> _Prompt_: Repeat each line, word for word, from the one containing "Victiv Kamera Stativ" through the last line of the entries, and include no other output.

(Stored data entries)
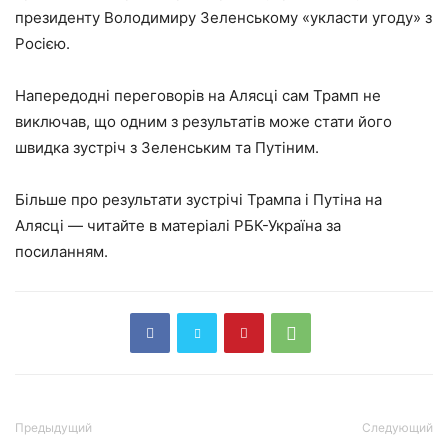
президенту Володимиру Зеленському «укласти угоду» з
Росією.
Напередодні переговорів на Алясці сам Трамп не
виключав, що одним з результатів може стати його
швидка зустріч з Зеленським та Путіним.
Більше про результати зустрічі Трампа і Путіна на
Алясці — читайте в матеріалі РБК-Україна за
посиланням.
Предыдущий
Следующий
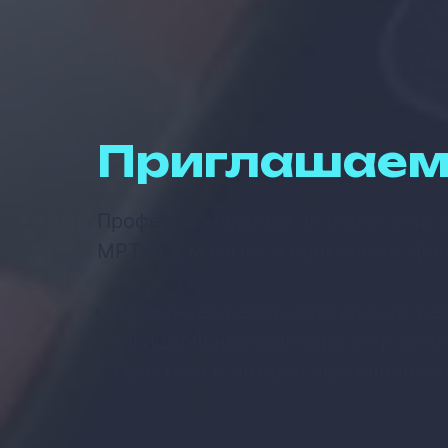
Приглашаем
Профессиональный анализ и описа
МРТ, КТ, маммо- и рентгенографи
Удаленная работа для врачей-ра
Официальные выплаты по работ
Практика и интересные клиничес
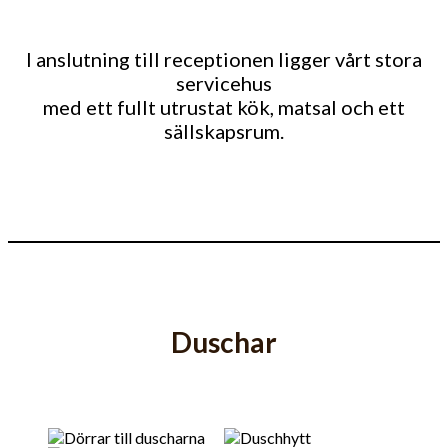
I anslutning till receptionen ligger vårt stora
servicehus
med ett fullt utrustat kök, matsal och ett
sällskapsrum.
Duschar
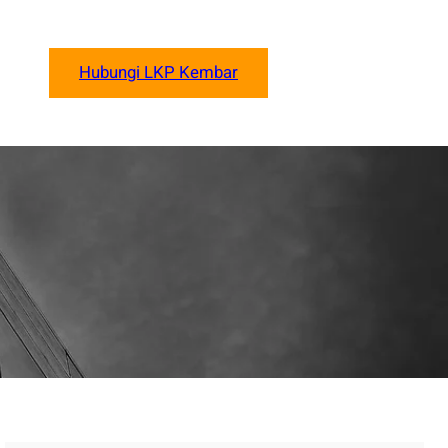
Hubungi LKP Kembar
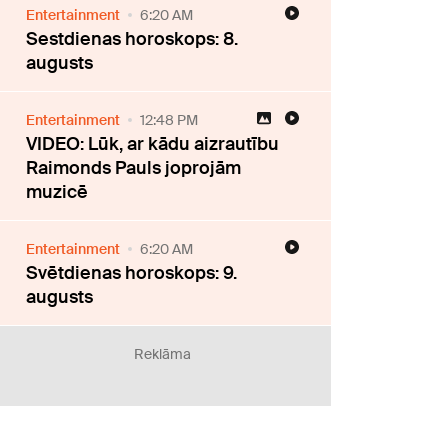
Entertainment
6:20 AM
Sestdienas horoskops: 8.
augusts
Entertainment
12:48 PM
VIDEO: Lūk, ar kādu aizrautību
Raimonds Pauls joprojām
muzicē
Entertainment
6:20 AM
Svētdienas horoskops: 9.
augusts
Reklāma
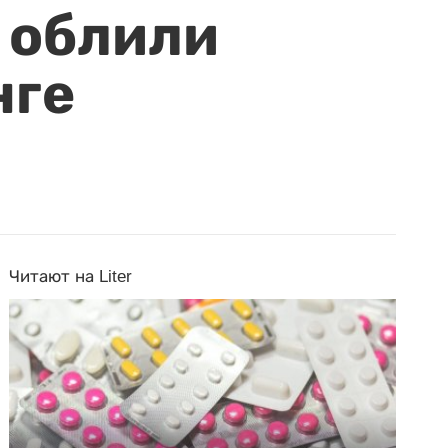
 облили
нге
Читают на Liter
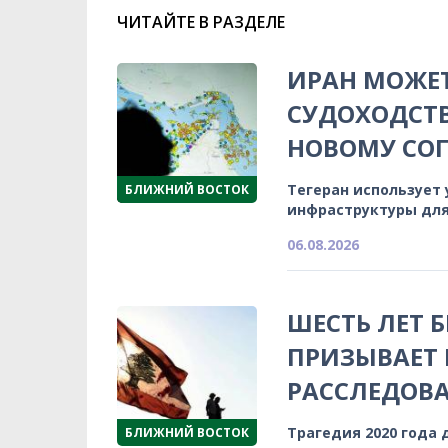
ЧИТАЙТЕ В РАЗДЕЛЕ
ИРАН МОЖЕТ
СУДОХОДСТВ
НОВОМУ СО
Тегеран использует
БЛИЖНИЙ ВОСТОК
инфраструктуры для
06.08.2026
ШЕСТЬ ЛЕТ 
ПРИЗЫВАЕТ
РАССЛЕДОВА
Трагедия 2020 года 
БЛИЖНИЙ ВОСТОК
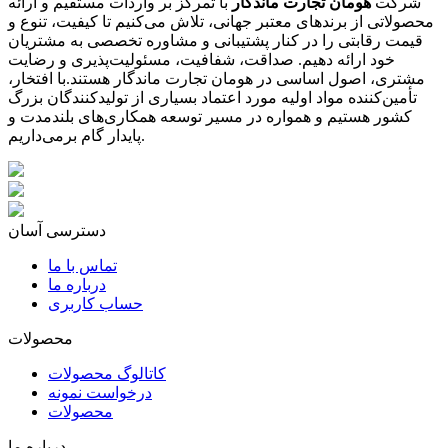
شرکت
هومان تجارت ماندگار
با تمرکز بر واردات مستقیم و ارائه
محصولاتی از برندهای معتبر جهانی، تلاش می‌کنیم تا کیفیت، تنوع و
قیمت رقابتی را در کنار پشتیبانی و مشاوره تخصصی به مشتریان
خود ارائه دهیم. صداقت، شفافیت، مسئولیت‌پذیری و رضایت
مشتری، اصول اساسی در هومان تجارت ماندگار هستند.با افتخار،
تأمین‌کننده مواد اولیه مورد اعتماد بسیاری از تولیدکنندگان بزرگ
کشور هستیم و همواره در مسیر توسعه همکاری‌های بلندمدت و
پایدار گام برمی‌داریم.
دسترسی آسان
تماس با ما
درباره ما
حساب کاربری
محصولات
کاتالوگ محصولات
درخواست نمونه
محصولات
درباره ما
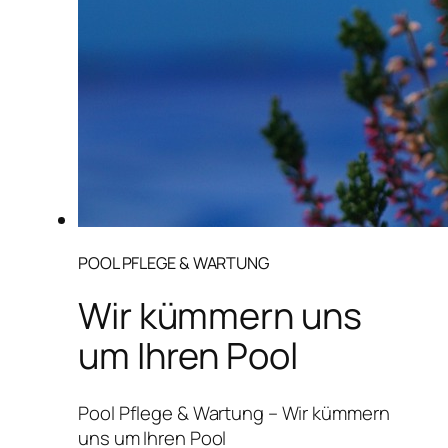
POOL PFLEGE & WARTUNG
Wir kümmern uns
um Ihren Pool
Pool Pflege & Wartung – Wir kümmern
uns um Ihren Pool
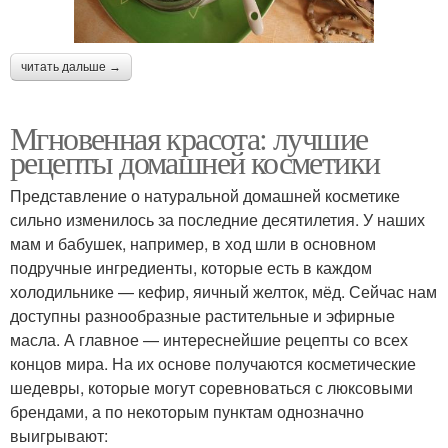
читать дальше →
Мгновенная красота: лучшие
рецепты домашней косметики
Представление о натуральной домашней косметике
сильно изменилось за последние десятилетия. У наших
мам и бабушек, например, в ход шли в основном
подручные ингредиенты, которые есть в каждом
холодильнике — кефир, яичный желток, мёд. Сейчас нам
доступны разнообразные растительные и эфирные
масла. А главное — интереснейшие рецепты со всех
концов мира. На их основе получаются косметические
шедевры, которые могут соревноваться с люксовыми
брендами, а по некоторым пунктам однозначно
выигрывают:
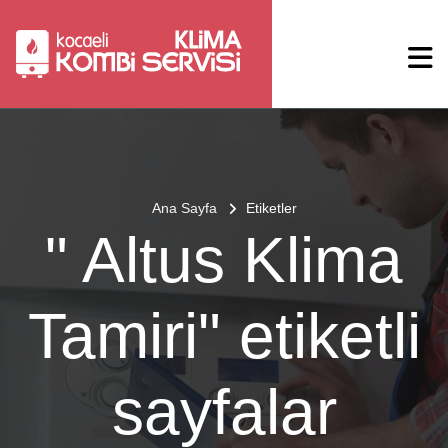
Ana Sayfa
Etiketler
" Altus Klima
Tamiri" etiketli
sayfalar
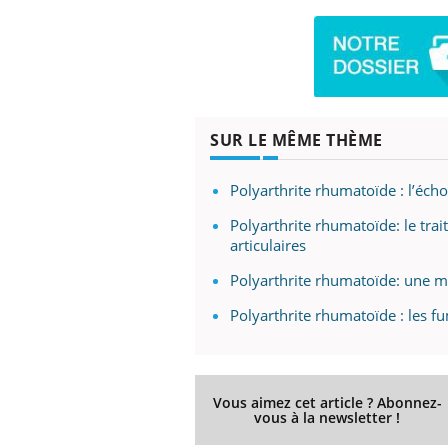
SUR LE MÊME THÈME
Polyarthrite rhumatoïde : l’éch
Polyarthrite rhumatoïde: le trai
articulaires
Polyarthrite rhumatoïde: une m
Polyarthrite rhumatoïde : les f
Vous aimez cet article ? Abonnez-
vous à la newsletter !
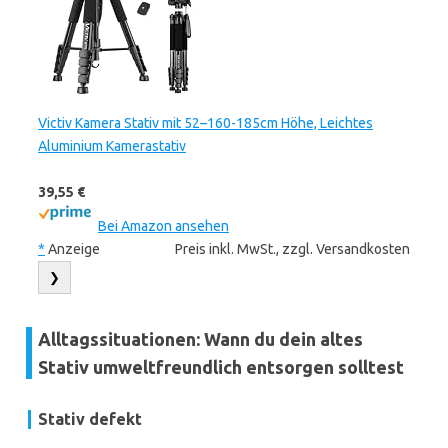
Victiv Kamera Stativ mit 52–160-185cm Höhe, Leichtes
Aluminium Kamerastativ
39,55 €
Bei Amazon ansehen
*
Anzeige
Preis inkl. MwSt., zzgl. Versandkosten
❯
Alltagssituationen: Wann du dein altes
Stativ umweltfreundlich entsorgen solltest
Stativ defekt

> _Solution to the exercise_:
Victiv Kamera Stativ mit 52–160-185cm Höhe, Leichtes
Aluminium Kamerastativ
39,55 €
Bei Amazon ansehen
*
Anzeige
Preis inkl. MwSt., zzgl. Versandkosten
❯
Alltagssituationen: Wann du dein altes
Stativ umweltfreundlich entsorgen solltest
Stativ defekt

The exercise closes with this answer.